La nascita del Partito della Giustizia e dello Sviluppo (14 Agosto 2001) sotto la leadership di Recep Tayyip Erdogan segnò l’inizio di una nuova stagione per la politica turca. Alle elezioni generali del 2002 il partito ottenne il 34% e si assicurò la maggioranza in parlamento, cosa che non accadeva dal 1983, tuttavia Erdogan divenne Primo ministro solo un anno dopo; dovette aspettare di scontare la condanna per incitamento all’odio religioso e violazione della “laicità” che ricevette nel 1997 (e che terminò la sua esperienza come sindaco della municipalità di Istanbul 1994-1998) per aver recitato in pubblico una poesia del nazionalista pre-repubblicano Ziya Gokalp.
Il suo partito pur rifacendosi a una lunga serie di formazioni religiosamente orientate guidate da Necmettin Erbakan rifiutò di essere etichettato come una forza islamica, preferendo la definizione di conservatorismo democratico. Recep Tayyip Erdogan ribadì in svariate occasioni come l’AKP aderisse a valori democratici e lungi dal possedere un’agenda segreta religiosa, avrebbe lavorato all’interno della cornice secolare dello Stato turco.

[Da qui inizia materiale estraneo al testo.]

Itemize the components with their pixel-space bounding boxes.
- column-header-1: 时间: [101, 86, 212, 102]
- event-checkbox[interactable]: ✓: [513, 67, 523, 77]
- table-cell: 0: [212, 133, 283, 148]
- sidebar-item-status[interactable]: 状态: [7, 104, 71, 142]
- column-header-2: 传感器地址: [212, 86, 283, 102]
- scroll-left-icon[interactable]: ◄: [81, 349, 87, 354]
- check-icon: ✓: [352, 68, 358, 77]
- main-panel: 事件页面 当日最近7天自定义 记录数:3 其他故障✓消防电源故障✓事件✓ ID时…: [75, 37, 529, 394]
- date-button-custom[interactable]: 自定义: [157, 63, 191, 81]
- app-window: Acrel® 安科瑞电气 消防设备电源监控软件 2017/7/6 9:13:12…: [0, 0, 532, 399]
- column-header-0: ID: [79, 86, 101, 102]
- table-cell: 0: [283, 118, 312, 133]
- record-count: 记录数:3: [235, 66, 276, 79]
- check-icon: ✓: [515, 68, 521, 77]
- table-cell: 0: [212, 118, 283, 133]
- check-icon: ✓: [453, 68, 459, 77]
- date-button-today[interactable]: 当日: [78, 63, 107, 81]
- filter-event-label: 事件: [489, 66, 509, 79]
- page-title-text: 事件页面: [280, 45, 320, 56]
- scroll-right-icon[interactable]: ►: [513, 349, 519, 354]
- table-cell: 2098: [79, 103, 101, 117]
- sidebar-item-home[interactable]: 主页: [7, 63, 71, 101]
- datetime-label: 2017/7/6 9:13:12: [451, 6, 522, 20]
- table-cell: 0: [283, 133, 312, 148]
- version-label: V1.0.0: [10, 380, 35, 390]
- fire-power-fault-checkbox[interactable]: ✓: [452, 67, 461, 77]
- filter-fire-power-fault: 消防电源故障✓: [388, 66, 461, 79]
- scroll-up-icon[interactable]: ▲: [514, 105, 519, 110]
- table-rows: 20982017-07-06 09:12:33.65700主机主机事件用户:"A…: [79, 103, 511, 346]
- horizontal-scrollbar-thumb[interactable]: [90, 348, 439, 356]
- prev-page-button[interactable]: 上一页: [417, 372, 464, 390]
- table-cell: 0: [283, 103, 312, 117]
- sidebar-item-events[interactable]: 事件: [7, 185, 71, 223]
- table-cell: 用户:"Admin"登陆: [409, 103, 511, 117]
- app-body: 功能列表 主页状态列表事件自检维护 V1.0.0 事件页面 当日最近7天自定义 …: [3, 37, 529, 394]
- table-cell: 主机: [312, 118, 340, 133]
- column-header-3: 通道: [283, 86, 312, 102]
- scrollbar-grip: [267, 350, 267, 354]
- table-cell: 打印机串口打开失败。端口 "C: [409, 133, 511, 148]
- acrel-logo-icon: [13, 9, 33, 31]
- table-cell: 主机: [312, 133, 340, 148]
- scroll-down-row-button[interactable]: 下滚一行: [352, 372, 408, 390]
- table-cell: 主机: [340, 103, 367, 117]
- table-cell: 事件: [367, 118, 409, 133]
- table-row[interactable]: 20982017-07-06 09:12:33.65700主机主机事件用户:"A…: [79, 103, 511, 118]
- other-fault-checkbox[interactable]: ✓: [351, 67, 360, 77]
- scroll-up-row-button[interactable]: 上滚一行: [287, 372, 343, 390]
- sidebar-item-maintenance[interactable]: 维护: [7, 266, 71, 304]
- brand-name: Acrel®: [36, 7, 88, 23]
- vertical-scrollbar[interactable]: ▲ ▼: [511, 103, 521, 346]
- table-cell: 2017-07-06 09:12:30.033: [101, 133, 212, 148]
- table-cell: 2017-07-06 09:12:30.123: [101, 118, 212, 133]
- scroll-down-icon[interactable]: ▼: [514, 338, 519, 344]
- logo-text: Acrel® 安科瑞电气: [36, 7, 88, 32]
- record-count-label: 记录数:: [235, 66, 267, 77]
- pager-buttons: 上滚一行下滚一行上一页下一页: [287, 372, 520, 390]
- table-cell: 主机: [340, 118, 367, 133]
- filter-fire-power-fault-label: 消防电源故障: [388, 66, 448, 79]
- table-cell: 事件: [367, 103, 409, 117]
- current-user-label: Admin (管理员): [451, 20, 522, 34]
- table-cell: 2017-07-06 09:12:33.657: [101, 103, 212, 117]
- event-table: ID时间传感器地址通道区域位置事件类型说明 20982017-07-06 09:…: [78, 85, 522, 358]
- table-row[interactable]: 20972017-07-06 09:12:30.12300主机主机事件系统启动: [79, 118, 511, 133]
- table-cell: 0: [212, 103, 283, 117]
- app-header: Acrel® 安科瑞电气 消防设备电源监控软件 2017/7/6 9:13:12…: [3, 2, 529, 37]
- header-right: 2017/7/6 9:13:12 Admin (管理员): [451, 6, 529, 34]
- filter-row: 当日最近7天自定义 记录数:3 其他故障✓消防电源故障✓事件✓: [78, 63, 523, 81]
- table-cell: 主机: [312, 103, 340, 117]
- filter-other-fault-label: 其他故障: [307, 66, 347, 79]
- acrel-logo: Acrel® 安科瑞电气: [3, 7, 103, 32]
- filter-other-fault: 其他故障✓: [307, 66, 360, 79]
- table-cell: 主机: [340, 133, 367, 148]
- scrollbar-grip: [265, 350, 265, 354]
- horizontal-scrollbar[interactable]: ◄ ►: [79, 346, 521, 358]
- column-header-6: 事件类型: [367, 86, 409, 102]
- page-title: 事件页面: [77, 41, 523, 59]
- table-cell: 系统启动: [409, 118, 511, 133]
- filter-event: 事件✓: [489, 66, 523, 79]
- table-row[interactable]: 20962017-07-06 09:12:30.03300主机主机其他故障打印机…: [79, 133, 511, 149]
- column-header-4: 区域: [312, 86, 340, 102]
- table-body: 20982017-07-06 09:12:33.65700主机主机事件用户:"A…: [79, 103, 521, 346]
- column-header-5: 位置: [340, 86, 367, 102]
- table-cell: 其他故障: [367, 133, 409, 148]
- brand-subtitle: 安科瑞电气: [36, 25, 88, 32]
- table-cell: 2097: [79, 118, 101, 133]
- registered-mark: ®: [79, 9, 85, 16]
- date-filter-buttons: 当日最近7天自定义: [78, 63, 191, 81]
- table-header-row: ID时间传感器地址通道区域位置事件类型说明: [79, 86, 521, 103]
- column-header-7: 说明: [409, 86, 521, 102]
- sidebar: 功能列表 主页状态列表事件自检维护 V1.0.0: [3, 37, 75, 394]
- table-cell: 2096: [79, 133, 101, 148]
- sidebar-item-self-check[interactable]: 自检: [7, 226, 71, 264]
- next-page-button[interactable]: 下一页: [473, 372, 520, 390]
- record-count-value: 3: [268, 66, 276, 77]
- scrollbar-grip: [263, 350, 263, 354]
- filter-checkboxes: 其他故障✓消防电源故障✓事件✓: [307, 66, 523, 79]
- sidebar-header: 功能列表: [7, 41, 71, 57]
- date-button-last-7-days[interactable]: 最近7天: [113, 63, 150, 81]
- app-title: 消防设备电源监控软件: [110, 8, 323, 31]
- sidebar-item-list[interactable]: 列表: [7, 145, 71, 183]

Nei primi anni duemila il background islamico del Primo ministro era da interpretarsi in un’accezione culturale e sociale, se così di può dire motivazionale. Erdogan decise di abbandonare la strada dell’Islam politico (prendendo le distanze dalle formazioni che lo avevano preceduto e in cui aveva militato) poiché nell’epoca della globalizzazione il tempo delle ideologie ivi incluso l’islamismo era finito. L’AKP non solo archiviò le crociate contro l’occidente, (Erdogan dedicò il suo primo mandato al tentativo di adeguare il paese ai criteri di Copenaghen), ma considerò l’adesione all’Ue come l’esito naturale del processo di modernizzazione. L’avvio dei negoziati d’adesione nel 2005 permise a Erdogan d’inserirsi di diritto nella storia dei leader di successo della Turchia contemporanea.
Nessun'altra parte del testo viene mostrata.